My gut feeling today is that numbers of people needing hospitalisation will continue to climb steeply for at least a week in London and some other centres (probably Glasgow) but with luck in much of the rest of the country the trail will go cold much as it did for the early cases from China. I suspect overload of ITU in London is going to be severe. However, from what I hear, casualty departments in other areas are actually very quiet because nobody is coming in with minor problems and ITU facilities are not yet under strain. They may be if patients are transferred though.

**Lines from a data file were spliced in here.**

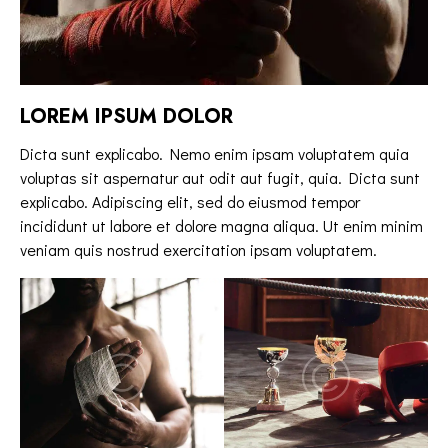
LOREM IPSUM DOLOR
Dicta sunt explicabo. Nemo enim ipsam voluptatem quia
voluptas sit aspernatur aut odit aut fugit, quia. Dicta sunt
explicabo. Adipiscing elit, sed do eiusmod tempor
incididunt ut labore et dolore magna aliqua. Ut enim minim
veniam quis nostrud exercitation ipsam voluptatem.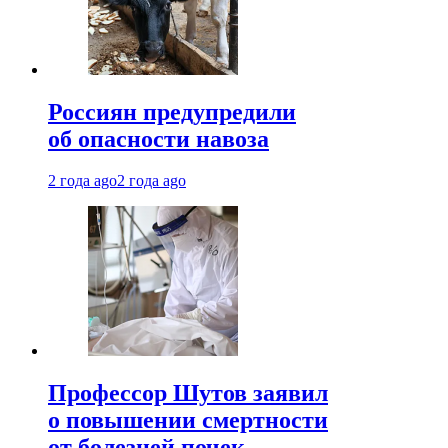
Россиян предупредили
об опасности навоза
2 года ago
2 года ago
Профессор Шутов заявил
о повышении смертности
от болезней почек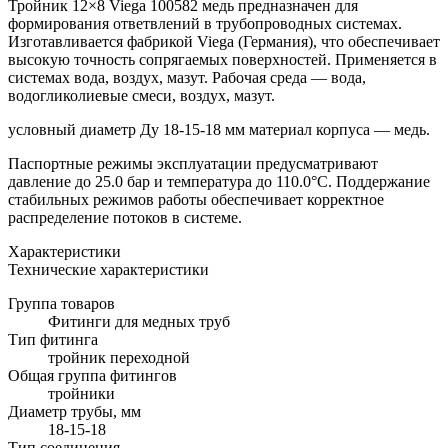
Тройник 12×8 Viega 100582 медь предназначен для
формирования ответвлений в трубопроводных системах.
Изготавливается фабрикой Viega (Германия), что обеспечивает
высокую точность сопрягаемых поверхностей. Применяется в
системах вода, воздух, мазут. Рабочая среда — вода,
водогликолиевые смеси, воздух, мазут.
условный диаметр Ду 18-15-18 мм материал корпуса — медь.
Паспортные режимы эксплуатации предусматривают
давление до 25.0 бар и температура до 110.0°C. Поддержание
стабильных режимов работы обеспечивает корректное
распределение потоков в системе.
Характеристики
Технические характеристики
Группа товаров
Фитинги для медных труб
Тип фитинга
тройник переходной
Общая группа фитингов
тройники
Диаметр трубы, мм
18-15-18
Тип соединения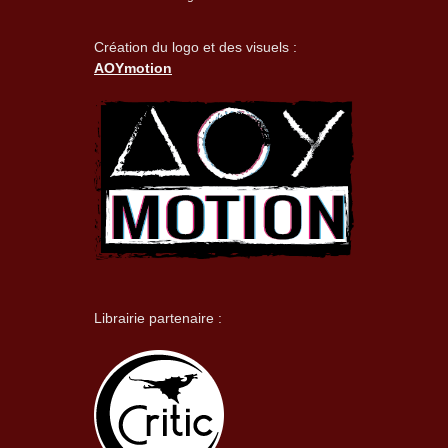
Création du logo et des visuels :
AOYmotion
Librairie partenaire :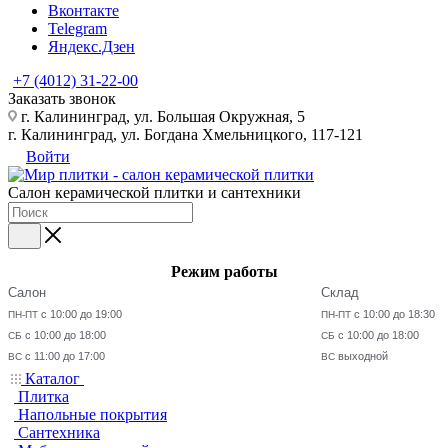
Вконтакте
Telegram
Яндекс.Дзен
+7 (4012) 31-22-00
Заказать звонок
г. Калининград, ул. Большая Окружная, 5
г. Калининград, ул. Богдана Хмельницкого, 117-121
Войти
Салон керамической плитки и сантехники
Режим работы
Салон
Склад
с 10:00 до 19:00
с 10:00 до 18:30
ПН-ПТ
ПН-ПТ
с 10:00 до 18:00
с 10:00 до 18:00
СБ
СБ
с 11:00 до 17:00
выходной
ВС
ВС
Каталог
Плитка
Напольные покрытия
Сантехника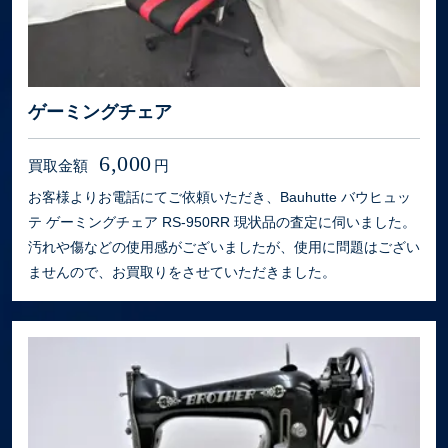
ゲーミングチェア
6,000
買取金額
円
お客様よりお電話にてご依頼いただき、Bauhutte バウヒュッ
テ ゲーミングチェア RS-950RR 現状品の査定に伺いました。
汚れや傷などの使用感がございましたが、使用に問題はござい
ませんので、お買取りをさせていただきました。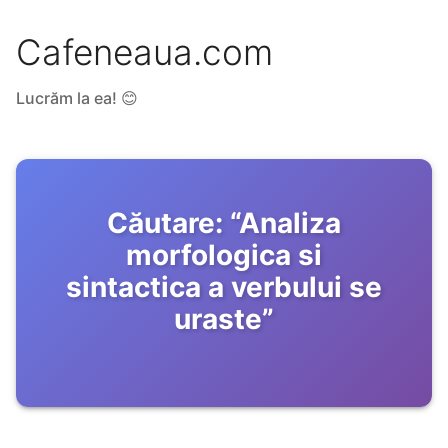
Cafeneaua.com
Lucrăm la ea! 😊
Căutare:
“
Analiza
morfologica si
sintactica a verbului se
uraste
”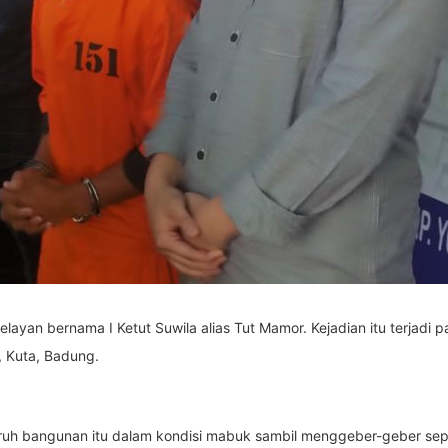
layan bernama I Ketut Suwila alias Tut Mamor. Kejadian itu terjadi
, Kuta, Badung.
uh bangunan itu dalam kondisi mabuk sambil menggeber-geber seped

Looking at other countries there seems to be support for the idea that getting control is not too difficult in areas where local concentration is not too high. Once above a certain density really hard lockdown is needed as in Wuhan. Which adds to the idea that the initial UK government policy was totally irresponsible.
 
I imagine that kissing an COVID infected friend the sofa all evening, would transfer a higher initial viral load to an uninfected person, than might be received if you were unlucky enough to pick up the virus walking past the same infected person outside.

So getting “infected” might not mean the same thing every time. Depending on how much of the virus was received, the outcomes could potentially be very different.

Simple mathematics would surely indicate that the body can cope better with a small initial infection.

For sake of argument if the smallest viable infection is say 10 particles, and if a person could potentially pick up millions of particles kissing all evening, then it’s easy to see how the body has much more TIME to fight the infection if the initial dose is very small.

10 virus particles versus maybe 1 000 000?

How much time will it take for the virus to replicate from 10 to 1 000 000?
That’s the extra time the body has to mount a defence.

And as we have seen with country graphs of the number of infected people, the early increases seem slow, compared to what happens once the numbers increase.

The time to contain an infection (either in the body, or in a country) is when the numbers are low.

So everything that we can do to reduce the transfer of viral particles now (isolation, social distancing, masks, washing hands, decontaminating surfaces etc.) will help. If we can’t fully contain the virus, it is no doubt still worth trying to ensure that people who do become infected receive only a low initial viral load.

This is one of the reasons that I think home-sewn masks are still useful for protection. They may not PREVENT the wearer getting an infection, but if they manage to reduce the initial dose of virus, then they buy the mask wearer more time.

The people I’m worried about are the health care providers given minimal defences, and who are working in an environment where they can pick up repeated viral doses. They need full protection!